Оборотная сторона гоголевской сатиры - лирическое начало, стремление видеть человека совершенным, а родину - могучей и процветающей. По-разному воспринимают дорогу разные герои. Чичиков испытывает удовольствие от быстрой езды ("И какой же русский не любит быстрой езды?"), может полюбоваться прекрасной незнакомкой ("открывши табакерку и понюхавши табаку", скажет:" Славная бабешка!"). Но чаще он отмечает "подкидывающую силу" мостовой, радуется мягкой езде по грунтовой дороге или дремлет. Великолепные пейзажи, проносящиеся перед его глазами, не вызывают у него особых мыслей. Автор тоже не обольщается увиденным:" Русь! Русь! вижу тебя, из моего чудного, прекрасного далека тебя вижу: бедно, разбросанно и неприютно в тебе... ничто не обольстит и не очарует взора". Но вместе с тем для него есть "какое странное, и манящее, и несущее, и чудесное в слове: дорога!". Дорога пробуждает мысли о родине, о предназначении писателя: "Сколько родилось в тебе чудных замыслов, поэтических грез, сколько перечувствовалось дивных впечатлений!..."
Реальная дорога, по которой едет Чичиков, превращается у автора в образ дороги как жизненного пути. "Что до автора, то он ни в коем случае не должен ссориться со своим героем: еще не мало пути и дороги придется им пройти вдвоем рука в руку..." Этим Гоголь указывает на символическое единство двух подходов к дороге, их взаимное дополнение и взаимопревращение.
Дорога Чичикова, прошедшая по разным углам и закоулкам N-ской губернии, как бы подчеркивает его суетный и ложный жизненный путь. В то же время путь автора, который он совершает вместе с Чичиковым, символизирует суровый тернистый, но славный путь писателя, проповедующего "любовь враждебным словом отрицания".
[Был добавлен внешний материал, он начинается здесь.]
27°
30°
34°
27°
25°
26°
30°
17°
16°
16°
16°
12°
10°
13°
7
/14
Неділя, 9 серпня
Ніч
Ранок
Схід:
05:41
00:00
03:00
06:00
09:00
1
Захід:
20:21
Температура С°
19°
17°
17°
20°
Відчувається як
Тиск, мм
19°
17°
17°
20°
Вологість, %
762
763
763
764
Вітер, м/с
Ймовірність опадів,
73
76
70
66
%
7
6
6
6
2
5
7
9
Реальная дорога в "Мертвых душах", с ее ухабами, кочками, грязью, шлагбаумами, непочиненными мостами, вырастает до символа "громадно несущейся жизни", символа исторического пути России.
На страницах, завершающих 1-й том, вместо чичиковской тройки возникает обобщенный образ птицы-тройки, который затем сменяется образом несущейся, "вдохновенной Богом" Руси. На сей раз она на истинном пути, поэтому и преобразился замызганный чичиковский экипаж птицу-тройку - символ свободной, обретшей живую душу России.